I think, what you are missing is pointer acceleration:

To make pointer motion feel as natural as possible, the general Idea is to capture relative, unaccelerated pointer motion on the sending side and emulated it as physical pointer motion on the remote end, such that the receiving end can decide, whether or not the cursor motion should be accelerated (on a desktop) or not (very important for games!).
What this means is that emulating absolute pointer motion based on the unaccelerated relative motion received from a client is fundamentally the wrong thing to do...

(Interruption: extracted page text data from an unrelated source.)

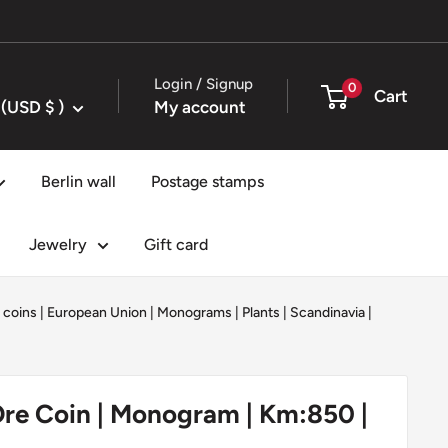
Login / Signup
0
Cart
United States (USD $ )
My account
Berlin wall
Postage stamps
Jewelry
Gift card
 coins
|
European Union
|
Monograms
|
Plants
|
Scandinavia
|
re Coin | Monogram | Km:850 |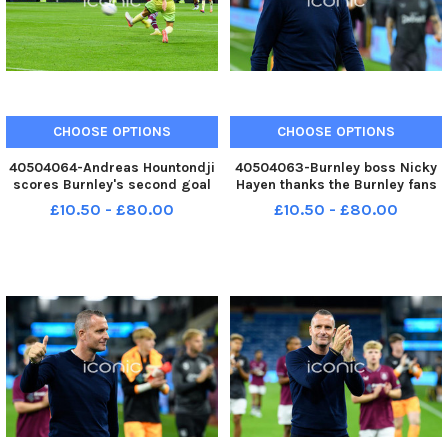
CHOOSE OPTIONS
CHOOSE OPTIONS
40504064-Andreas Hountondji
40504063-Burnley boss Nicky
scores Burnley's second goal
Hayen thanks the Burnley fans
against RCD Espanyol. Photo:
following the 2-2 draw with
£10.50 - £80.00
£10.50 - £80.00
Kelvin Lister-Stuttard LEP-
RCD Espanyol in a pre-season
260730-001227002 LEP-
friendly at Turf Moor. Photo:
260730-001227002_wfxp-29-
Kelvin Lister-Stuttard LEP-
07-2026-burnley espanyol
260730-001219002 LEP-
hountonji goal-
260730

More fundamentally, I want to enable the use of emulation backends that do not or even can not know about the absolute cursor position: (virtual-pointer, #297, and probably also MacOS with a custom HID driver in the future).
Allowing the receiving end to simply emulate relative mouse motion without having to care about absolute positions at all makes the implementation simpler or even possible at all in theses cases...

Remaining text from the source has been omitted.